Noch einmal zum Winternotprogramm: Das soll ja nicht nur einen Schlafplatz, sondern auch eine begleitende Betreuung bieten – genau wie Sie es gerade beschrieben haben. Mir liegen derzeit keine Zahlen vor, wie viele Menschen abgelehnt und wie viele auf andere Einrichtungen verwiesen worden sind. Auch liegen mir keine Fakten darüber vor, wie die Hygienestandards sind. Was Sie gerade beschreiben, haben wird nicht in offiziellen Dokumenten vorliegen, was es uns erschwert, damit zu arbeiten. Genau um diese Fakten zu erfragen, habe ich kürzlich eine Anfrage an den Senat gestellt.

Thiele: Die Fakten gibt es zum Teil, zum anderen Teil fordern wir seit mehreren Jahren mehr Transparenz über diese Problematiken! Zum Beispiel wurde erfasst, wie viele Menschen monatlich in die Wärmestube verwiesen wurden und wie wenige diese tatsächlich nutzen möchten, ohne Betten und Co.

Eine Anfrage von Die Linke im Dezember 2020 ergab, dass zum Beispiel in der Männernotunterkunft Pik As am 1. Dezember 2020 eine Zimmerbelegung von vier Personen im Durchschnitt bestand. Damit ist die von der Sozialbehörde publizierte lockere Belegung von maximal zwei bis drei Personen widerlegt. Hier frage ich mich, ob es nicht wirklich höhere Belegungen gibt, wenn es sich um einen Durchschnitt handelt, und weil ich die Schilderungen der Betroffenen als die Wahrheit erachte.

Mehr Empathie

Malik: Diese Zahlen liegen mir nicht vor. Ich teile zum Teil Ihre Auffassung, dass wir aus dem politischen Betrieb diese Thematik mit ein bisschen mehr Empathie bearbeiten sollten und könnten. Wir sollten dabei auch den Lebensrealitäten und Befindlichkeiten der Betroffenen folgen und nicht parteipolitischen Logiken – da bin ich ganz bei Ihnen. Die qualitative Weiterentwicklung des Winternotprogramms ist stets der Gedanke dahinter.

Woran arbeiten Sie denn gerade in Sachen Weiterentwicklung des Programms?
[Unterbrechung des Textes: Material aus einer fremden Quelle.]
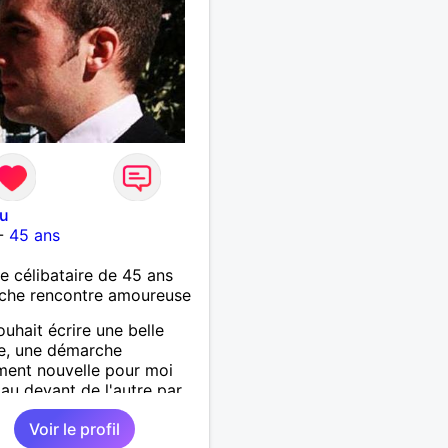
ou
-
45 ans
célibataire de 45 ans
che rencontre amoureuse
uhait écrire une belle
re, une démarche
ment nouvelle pour moi
r au devant de l'autre par
 j'ai envie d'une belle
Voir le profil
tre avec une personne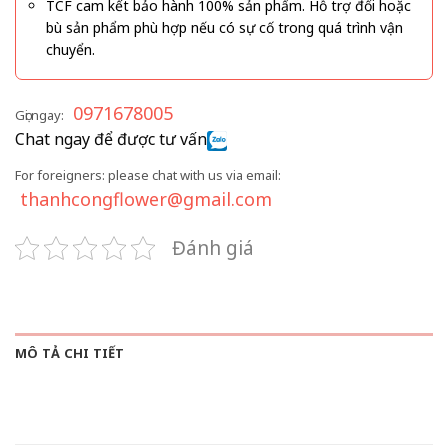
TCF cam kết bảo hành 100% sản phẩm. Hỗ trợ đổi hoặc
bù sản phẩm phù hợp nếu có sự cố trong quá trình vận
chuyển.
0971678005
Gọi ngay:
Chat ngay để được tư vấn
For foreigners: please chat with us via email:
thanhcongflower@gmail.com
Đánh giá
MÔ TẢ CHI TIẾT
Malik: Zum Beispiel an der Erreichbarkeit von weitläufigeren Bezirken wie Bergedorf. Der Bedarf dort ist registriert worden, und an dieser Stelle müssen wir schrauben. Auch um die Weiterentwicklung des Programms zu besprechen, wird es einen Sonder-Sozialausschuss geben, der in den kommenden Wochen stattfinden wird.

Es bestand ja bereits die Möglichkeit eines Runden Tischs aus unter anderem Sozialbehörde, Streetworkern, Polizei und Feuerwehr. Dafür gab es aber keine Mehrheit im Sozialausschuss. Warum nicht?
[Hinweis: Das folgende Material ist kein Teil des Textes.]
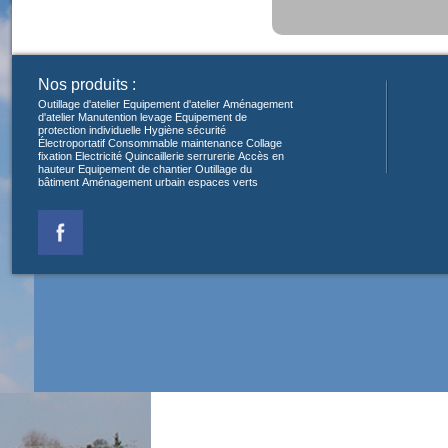
Nos produits :
Outillage d'atelier
Equipement d'atelier
Aménagement
d'atelier
Manutention levage
Equipement de
protection individuelle
Hygiène sécurité
Électroportatif
Consommable maintenance
Collage
fixation
Electricité
Quincaillerie serrurerie
Accès en
hauteur
Equipement de chantier
Outillage du
bâtiment
Aménagement urbain espaces verts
Malik: Weil es schon Gremien dieser Art gab und auch fortlaufend gibt. Die Begleit-AG zum Winternotprogramm ist beispielsweise erst am 18. Dezember, also kurz vor Weihnachten, zusammengekommen, um die Problemlage zu besprechen. Es wurde auch gerade erst im Rahmen einer Anfrage beantwortet, welche Austauschrunden zwischen professionellen und ehrenamtlichen Akteuren es gibt. Ein weiterer Runder Tisch hätte unserer Ansicht nach nur zu einer Zerfaserung in verschiedenen Gremien geführt.
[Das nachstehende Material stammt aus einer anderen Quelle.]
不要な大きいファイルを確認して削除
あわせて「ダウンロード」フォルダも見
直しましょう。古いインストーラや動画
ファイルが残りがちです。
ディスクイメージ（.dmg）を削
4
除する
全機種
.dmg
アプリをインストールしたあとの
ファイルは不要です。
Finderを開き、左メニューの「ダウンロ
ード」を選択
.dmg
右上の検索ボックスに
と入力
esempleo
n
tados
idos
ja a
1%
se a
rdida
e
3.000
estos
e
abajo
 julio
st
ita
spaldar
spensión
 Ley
Thiele: Ja, es stimmt, es gibt eine Vielzahl von Gremien in Hamburg – die sich aber nie explizit damit beschäftigen, einen Sozialen Notstand wie den jetzigen anzuerkennen. Seit Dezember letzten Jahres sind bis heute acht Personen verstorben. Seit Ende 2019 insgesamt 54 bis heute (15.1.; Anm. d. Red.).

Wir hadern nach wie vor damit, dass der Alltag der Obdachlosen nicht von der Lebensrealität bestimmt wird, sondern von politischen Entscheidungen, die angeblich alle Sorgen beseitigen sollen. Und natürlich haben nicht bloß wir daran zu knabbern, sondern vor allem die betroffenen Menschen. So sehr, dass sie teilweise daran zerfallen.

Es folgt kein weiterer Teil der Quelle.